How do you know things? How do you grow from being an incontinent infant to a semi-capable adult? There are two main elements of growth within a person. The first is their physical capability. Infants are useless and weak – adults have to do absolutely everything for them. Adults, on the other hand, tend to be self-sufficient. Growth, then, looks like a casual attainment of physical abilities. The second element of growth in humans is related to intelligence. Infants, beyond not being able to do anything, are also seemingly blank and stupid. They just don’t know anything. An adult, on the other hand, knows quite a lot. So growth also looks like a general attainment of common human knowledge.

That intellectual growth can come from two main places, itself. One of the basic sources of intellectual growth comes from a human’s sensory observations of the world. As children observe visual, auditory, tactile, olfactory, and gustatory patterns, they begin to form from these observations certain abstractions that are what we call information and knowledge. They learn to further gauge their senses towards inter-human interaction and experience emotions. The second source of intellectual growth is language. At first, children get a lot of input from their language-full surroundings. Family and family friends, school, all people around them speak to them and act using language in front of them. By observing and comprehending all this language input, children begin to form connections between words and abstractions. They connect words to abstractions they already understood or use the language to understand new abstractions. They take what they have already learned and combine it with other things they know, or divide it into smaller components. Language helps facilitate the intellectual growth beyond the directly observable.

While composition and division of abstractions is not limited to language itself, it certainly is accelerated by it. Instead of using worldly objects to pull out abstractions, words of language can pull out the abstractions instead, meaning that direct worldly observation is not necessary to gather abstractions.

When children go to school, they are constantly being fed language or worldly observation to compose and divide these abstractions and grow their knowledge. It is a beautiful thing. Classic liberal education, the standard upon which our universities and general schools are built, has a primary goal of giving individuals the ability to compose and divide with ease and to have a wide breadth of knowledge. The more abstract the composition and division goes, the more reliant one is on language to achieve it. This education, though, is not meant just for school aged children. Cicero once said that after a man’s worldly needs are met, the first thing he thirsts for is knowledge. Not knowledge for some worldly purpose, but knowledge for it’s own sake. We want to know simply to know. The more adept we are at language, the more we are able to know and able to come to know.

Great, so I have argued for a general liberal education and for knowing language better, but what about a second language, or even a third or fourth? Why invest in the effort to learn other languages?

Click bait articles and a scientifically minded society wants you to think of a useful reason to learn another language.

You’ll get a higher paying job.

What, by fifty cents?

Your brain functions, like processing and memory, will improve.

More significantly through language learning than through doing other thinking-heavy tasks?
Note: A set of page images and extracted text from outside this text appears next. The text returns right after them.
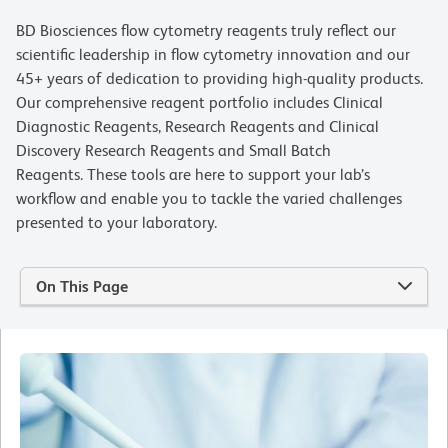
BD Biosciences flow cytometry reagents truly reflect our
scientific leadership in flow cytometry innovation and our
45+ years of dedication to providing high-quality products.
Our comprehensive reagent portfolio includes Clinical
Diagnostic Reagents, Research Reagents and Clinical
Discovery Research Reagents and Small Batch
Reagents. These tools are here to support your lab’s
workflow and enable you to tackle the varied challenges
presented to your laboratory.
On This Page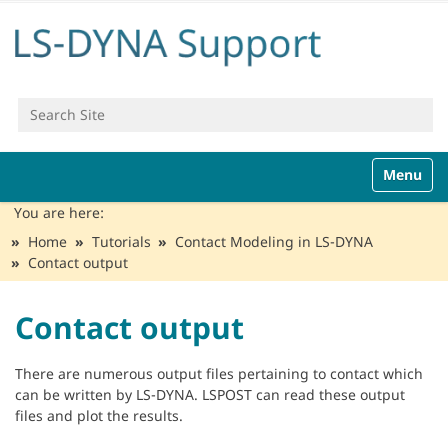
Search Site
Advanced Search…
N
Toggle n
a
v
You are here:
i
Home
Tutorials
Contact Modeling in LS-DYNA
g
Contact output
a
t
i
Contact output
o
n
There are numerous output files pertaining to contact which
can be written by LS-DYNA. LSPOST can read these output
files and plot the results.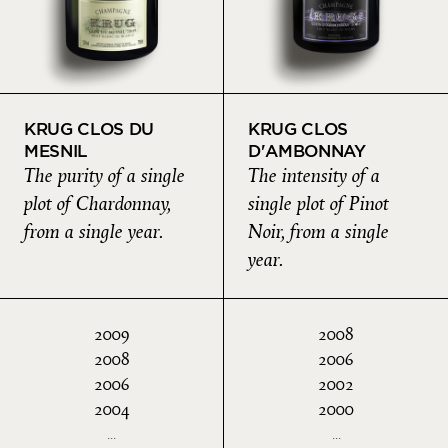
KRUG CLOS DU
KRUG CLOS
MESNIL
D'AMBONNAY
The purity of a single
The intensity of a
plot of Chardonnay,
single plot of Pinot
from a single year.
Noir, from a single
year.
2009
2008
2008
2006
2006
2002
2004
2000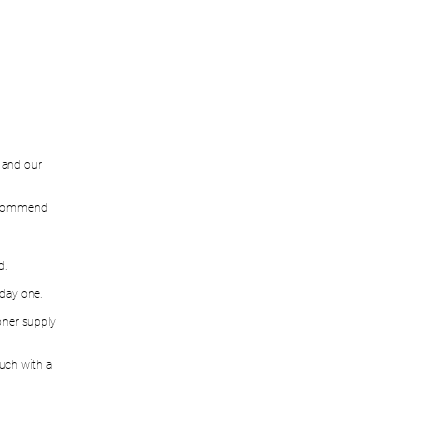
w and our
recommend
d.
 day one.
oner supply
ouch with a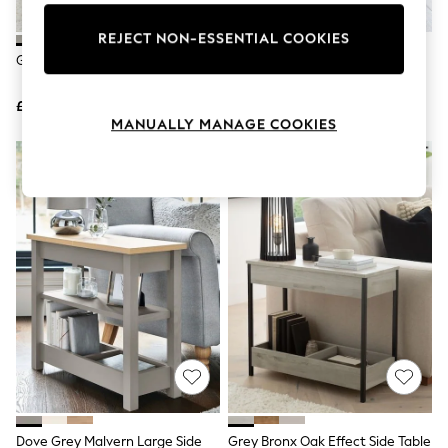
Knitwear
Leggings
REJECT NON-ESSENTIAL COOKIES
Lingerie
Grey Bronx Oak Effect Side Table
Dove Grey Malvern Side Table
Loungewear
Nightwear
£175
£150
Shirts & Blouses
MANUALLY MANAGE COOKIES
Shorts
Skirts
Suits & Tailoring
Sportswear
Swimwear
Tops & T-Shirts
Trousers
Waistcoats
Holiday Shop
All Footwear
New In Footwear
Sandals & Wedges
Ballet Pumps
Heeled Sandals
Heels
Trainers
Loafers
Dove Grey Malvern Large Side
Grey Bronx Oak Effect Side Table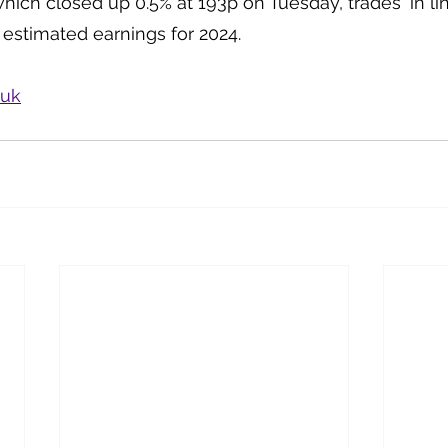
hich closed up 0.5% at 193p on Tuesday, trades ‘in lin
 estimated earnings for 2024.
.uk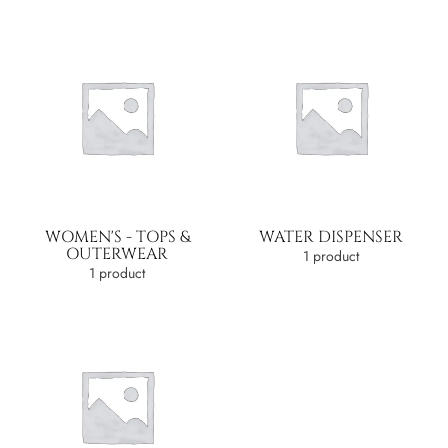
WOMEN'S - TOPS &
WATER DISPENSER
OUTERWEAR
1 product
1 product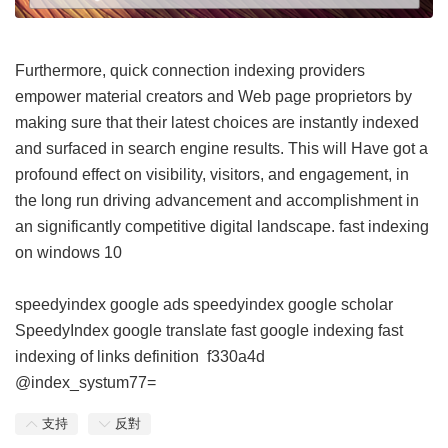
Furthermore, quick connection indexing providers
empower material creators and Web page proprietors by
making sure that their latest choices are instantly indexed
and surfaced in search engine results. This will Have got a
profound effect on visibility, visitors, and engagement, in
the long run driving advancement and accomplishment in
an significantly competitive digital landscape.
fast indexing
on windows 10
speedyindex google ads
speedyindex google scholar
SpeedyIndex google translate
fast google indexing
fast
indexing of links definition
f330a4d
@index_systum77=
支持
反對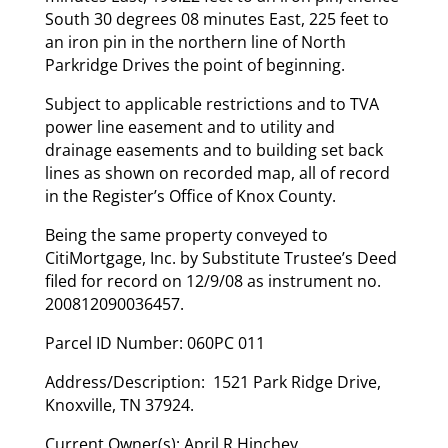
South 30 degrees 08 minutes East, 225 feet to
an iron pin in the northern line of North
Parkridge Drives the point of beginning.
Subject to applicable restrictions and to TVA
power line easement and to utility and
drainage easements and to building set back
lines as shown on recorded map, all of record
in the Register’s Office of Knox County.
Being the same property conveyed to
CitiMortgage, Inc. by Substitute Trustee’s Deed
filed for record on 12/9/08 as instrument no.
200812090036457.
Parcel ID Number: 060PC 011
Address/Description: 1521 Park Ridge Drive,
Knoxville, TN 37924.
Current Owner(s): April R Hinchey.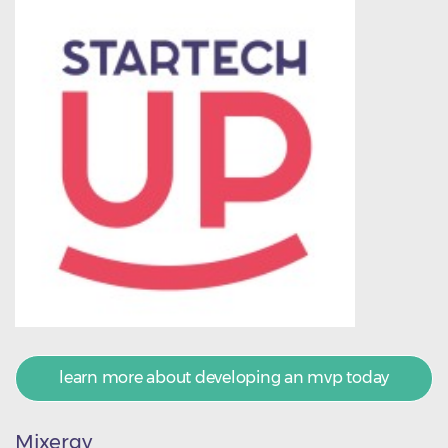
learn more about developing an mvp today
Mixergy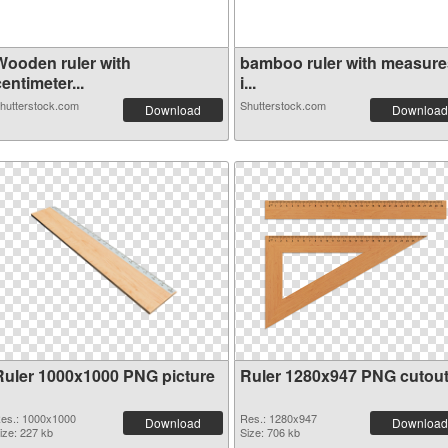
Wooden ruler with
bamboo ruler with measure
entimeter...
i...
hutterstock.com
Shutterstock.com
Download
Download
Ruler 1000x1000 PNG picture
Ruler 1280x947 PNG cutou
es.: 1000x1000
Res.: 1280x947
Download
Download
ize: 227 kb
Size: 706 kb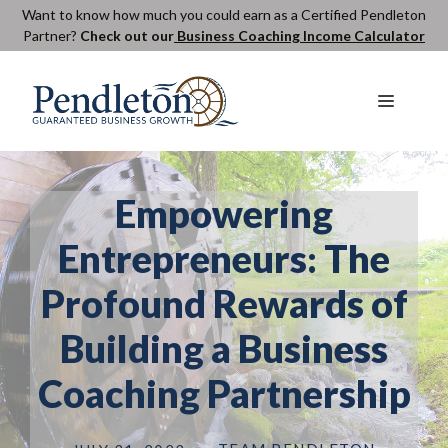
Skip
Want to know how much you could earn as a Certified Pendleton
Partner?
Check out our
Business Coaching Income Calculator
to
content
Menu
Empowering
Entrepreneurs: The
Profound Rewards of
Building a Business
Coaching Partnership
You’ll travel abroad with more ease.

So learning a language belongs only to wealthier people like traveling does? Google translate couldn’t help you get around just as easily?

Anytime someone introduces one of these reasons, a pragmatic reason, a useful reason, they stake the whole process of language learning on a purpose, with a use. When that benefit falls through (as it is most likely to do) what happens then? Likely you give up on learning the language.

Instead, one should learn a language for the sake of learning that language. One language is an individual and specific way of looking at reality. Another language offers a slightly different perspective, and even more languages offer that many more perspectives. It educates the intellect and fosters individual growth in a unique and valuable way, in a way that no other education can do.